General Liu's army had modern German artillery, which Jin's forces lacked; Jin's advance was consequently not as rapid as Liu's. After Liu bombarded Kumuti, rebel casualties numbered 6,000 dead while Bai Yanhu was forced to flee. Thereafter Qing forces entered Ürümqi unopposed. Zuo wrote that Yakub Beg's soldiers had modern Western weapons but were cowardly: "The Andijani chieftain Yakub Beg has fairly good firearms. He has foreign rifles and foreign guns, including cannon using explosive shells [Kai Hua Pao]; but his are not as good nor as effective as those in the possession of our government forces. His men are not good marksmen, and when repulsed they simply ran away."

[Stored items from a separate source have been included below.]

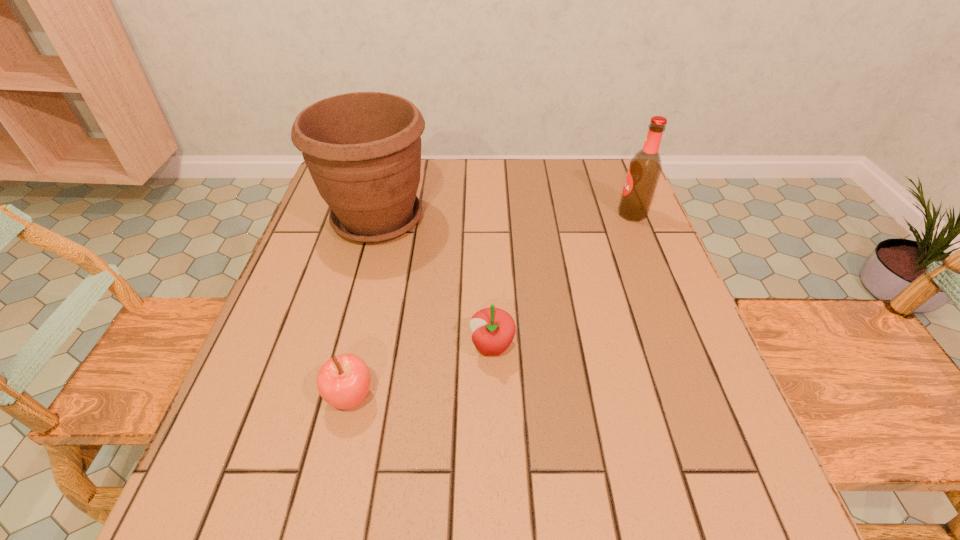 Where is `vacant space at the far right corner of the desktop`? This screenshot has width=960, height=540. vacant space at the far right corner of the desktop is located at coordinates (602, 160).

At what (x,y) coordinates should I click in order to perform the action: click on empty space between the flowerpot and the beer bottle. Please return your answer as a coordinate pair (x, y). Looking at the image, I should click on (505, 217).

What are the coordinates of `free space between the flowerpot and the rightmost object` in the screenshot? It's located at (505, 217).

Identify the location of empty space that is in between the right apple and the flowerpot. (435, 283).

You are a GUI agent. You are given a task and a screenshot of the screen. Output one action in this format:
    pyautogui.click(x=<x>, y=<y>)
    Task: Click on the free point between the beer bottle and the right apple
    
    Given the screenshot: What is the action you would take?
    pyautogui.click(x=562, y=280)

At what (x,y) coordinates should I click in order to perform the action: click on empty space that is in between the rightmost object and the second nearest object. Please return your answer as a coordinate pair (x, y). This screenshot has height=540, width=960. Looking at the image, I should click on (562, 280).

You are a GUI agent. You are given a task and a screenshot of the screen. Output one action in this format:
    pyautogui.click(x=<x>, y=<y>)
    Task: Click on the empty location between the flowerpot and the nearest object
    The width and height of the screenshot is (960, 540).
    Given the screenshot: What is the action you would take?
    pyautogui.click(x=364, y=308)

Where is `unoccupied area between the rightmost object and the flowerpot`? unoccupied area between the rightmost object and the flowerpot is located at coordinates (505, 217).

Identify the location of vacant region between the flowerpot and the third object from left to right. This screenshot has height=540, width=960. (435, 283).

I want to click on vacant point located between the nearer apple and the flowerpot, so click(364, 308). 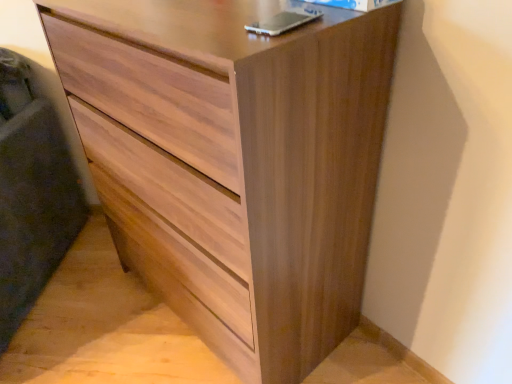 Where is `walnut wood chest of drawers at center`? The width and height of the screenshot is (512, 384). walnut wood chest of drawers at center is located at coordinates (234, 161).

Describe the element at coordinates (234, 161) in the screenshot. I see `walnut wood chest of drawers at center` at that location.

Identify the location of walnut wood chest of drawers at center. This screenshot has height=384, width=512. (234, 161). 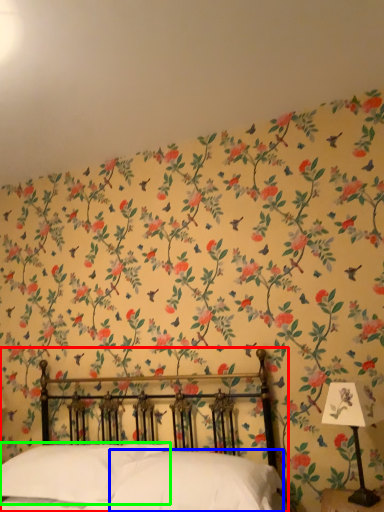 Question: Estimate the real-world distances between objects in this image. Which object is closer to bed (highlighted by a red box), pillow (highlighted by a blue box) or pillow (highlighted by a green box)?

Choices:
 (A) pillow
 (B) pillow

Answer: (B)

In December 1877, all of Kashgar was reconquered. Muhammad Ayub and his Dungan detachments took refuge in Russian possessions. Qing rule was restored over all of Xinjiang, except for the Ili region, which was returned by Russia to China under the 1881 Treaty of Saint Petersburg.

==Death of Yakub Beg==

The manner of Yakub Beg's death is unclear. The Times of London and the Russian Turkestan Gazette both reported that he had died after a short illness. The contemporaneous historian Musa Sayrami (1836–1917) states that he was poisoned on 30 May 1877 in Korla by the former hakim (local city ruler) of Yarkand, Niyaz Hakim Beg, after the latter conspired with Qing forces in Dzungaria. However, Niyaz Beg himself, in a letter to the Qing authorities, denied his involvement in the death of Yakub Beg, and claimed that the Yettishar ruler committed suicide. Some say that he was killed in battle with the Chinese. According to South Korean historian Hodong Kim, most scholars agree that natural death (of a stroke) is the most plausible explanation.